Except 9/10 times microservices end up wildly dependent on each other, yielding a distributed monolith. Better to use service oriented architecture and just ship the monolith, you can test easier and skip the extra layers of serialization / deserialization.
I believe that "single source of truth" is a principle that should always be followed. If there's duplicated code where it'd be a bug if they diverge, then you should refactor. It creates a long-distance coupling in your code that may be invisible to future developers until a bug emerges.

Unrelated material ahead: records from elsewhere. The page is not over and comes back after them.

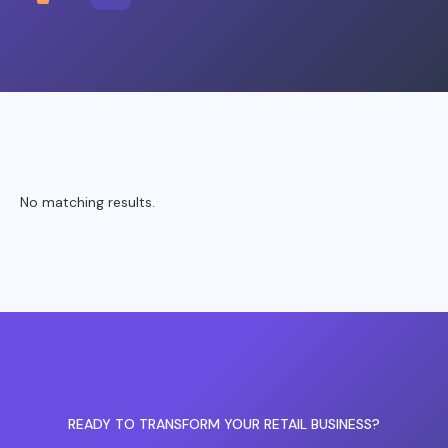
No matching results.
READY TO TRANSFORM YOUR RETAIL BUSINESS?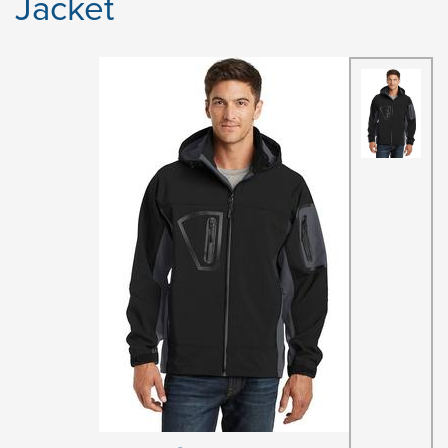
Jacket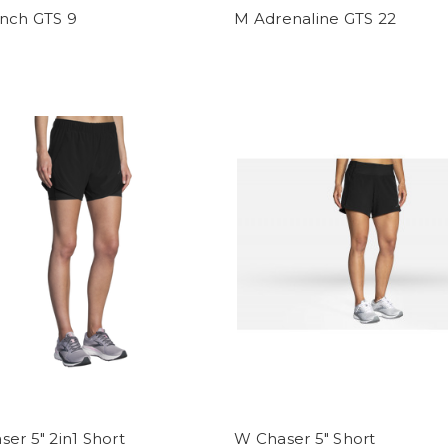
nch GTS 9
M Adrenaline GTS 22
er 5" 2in1 Short
W Chaser 5" Short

But with that in mind, I mostly agree with the article: if it's not a violation of "single source of truth", then abstractions are just a convenience. If it starts being inconvenient, then it's not doing its job and there's no reason to use it. It's a serious code smell if a function needs several flags for custom behavior; that means it's probably the wrong abstraction or violating the single responsibility principle. If there is a legit need for lots of customization, an often-good way to handle is to take a function/functor as an argument for the customization. E.g., rather than `solve(f:double -> double, max_iters = 99, x_abs_tol = 1e-15, x_rel_tol = 1e-15, ...)` you can do `solve(f:double -> double, stopping_criteria: StoppingCriteriaClass)`
I once used code duplication to implement a fourth type of dialog that looked somewhat similar to the others, that were sharing a lot of code, because I felt that although it looked much the same as the others, there was some fundamental difference. Took me about a day to implement. When some other engineer saw this, he spend the next three weeks trying to integrate all of them with some shared class. His work was not completely worthless, because he did find some small bug during all his efforts to avoid any possible code duplication. I already had predicted that it would take a lot effort, but I did not object, because I hoped that he would learn something from it and the next time think twice before always trying to avoid code duplication.
Two talks come to mind here: Mike Acton's Data-Oriented Design and C++ [1] and
Brian Cantrill's The Complexity of Simplicity [2].
Mike's talk argues that code solutions need not be modelled on the real world, and that different data creates different problems, which need different solutions. I can't do the talk justice, but it's had a big impact on me.
Brian's talk is about abstraction generally, and how it's difficult to find the "right" abstraction.
> Mike's talk argues that code solutions need not be modelled on the real world, and that different data creates different problems, which need different solutions.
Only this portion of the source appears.